Work to complete: Transcribe the entries, keeping every character the same.

= = = =

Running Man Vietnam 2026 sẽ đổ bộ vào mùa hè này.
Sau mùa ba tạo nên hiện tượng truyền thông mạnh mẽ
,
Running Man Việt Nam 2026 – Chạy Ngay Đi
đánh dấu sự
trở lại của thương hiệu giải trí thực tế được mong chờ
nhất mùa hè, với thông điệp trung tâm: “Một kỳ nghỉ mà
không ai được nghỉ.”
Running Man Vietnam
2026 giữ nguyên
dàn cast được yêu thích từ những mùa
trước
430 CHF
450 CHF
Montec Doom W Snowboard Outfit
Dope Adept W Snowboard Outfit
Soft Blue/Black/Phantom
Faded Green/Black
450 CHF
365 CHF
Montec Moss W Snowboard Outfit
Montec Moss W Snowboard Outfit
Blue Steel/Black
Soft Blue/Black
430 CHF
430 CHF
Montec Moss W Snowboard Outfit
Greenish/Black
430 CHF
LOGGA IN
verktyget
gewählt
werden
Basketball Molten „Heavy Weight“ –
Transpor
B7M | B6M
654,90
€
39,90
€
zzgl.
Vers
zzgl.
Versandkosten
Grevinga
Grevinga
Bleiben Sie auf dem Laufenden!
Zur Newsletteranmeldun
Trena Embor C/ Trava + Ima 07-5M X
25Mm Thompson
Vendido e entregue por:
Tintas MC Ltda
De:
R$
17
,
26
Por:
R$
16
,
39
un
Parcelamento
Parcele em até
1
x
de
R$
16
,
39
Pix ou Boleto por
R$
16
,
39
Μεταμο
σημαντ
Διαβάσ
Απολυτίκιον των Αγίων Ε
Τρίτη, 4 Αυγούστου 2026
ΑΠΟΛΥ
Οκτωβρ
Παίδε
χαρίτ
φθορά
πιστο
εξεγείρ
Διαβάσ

= = = =

Final answer:
Running Man Vietnam 2026 sẽ đổ bộ vào mùa hè này.
Sau mùa ba tạo nên hiện tượng truyền thông mạnh mẽ
,
Running Man Việt Nam 2026 – Chạy Ngay Đi
đánh dấu sự
trở lại của thương hiệu giải trí thực tế được mong chờ
nhất mùa hè, với thông điệp trung tâm: “Một kỳ nghỉ mà
không ai được nghỉ.”
Running Man Vietnam
2026 giữ nguyên
dàn cast được yêu thích từ những mùa
trước
430 CHF
450 CHF
Montec Doom W Snowboard Outfit
Dope Adept W Snowboard Outfit
Soft Blue/Black/Phantom
Faded Green/Black
450 CHF
365 CHF
Montec Moss W Snowboard Outfit
Montec Moss W Snowboard Outfit
Blue Steel/Black
Soft Blue/Black
430 CHF
430 CHF
Montec Moss W Snowboard Outfit
Greenish/Black
430 CHF
LOGGA IN
verktyget
gewählt
werden
Basketball Molten „Heavy Weight“ –
Transpor
B7M | B6M
654,90
€
39,90
€
zzgl.
Vers
zzgl.
Versandkosten
Grevinga
Grevinga
Bleiben Sie auf dem Laufenden!
Zur Newsletteranmeldun
Trena Embor C/ Trava + Ima 07-5M X
25Mm Thompson
Vendido e entregue por:
Tintas MC Ltda
De:
R$
17
,
26
Por:
R$
16
,
39
un
Parcelamento
Parcele em até
1
x
de
R$
16
,
39
Pix ou Boleto por
R$
16
,
39
Μεταμο
σημαντ
Διαβάσ
Απολυτίκιον των Αγίων Ε
Τρίτη, 4 Αυγούστου 2026
ΑΠΟΛΥ
Οκτωβρ
Παίδε
χαρίτ
φθορά
πιστο
εξεγείρ
Διαβάσ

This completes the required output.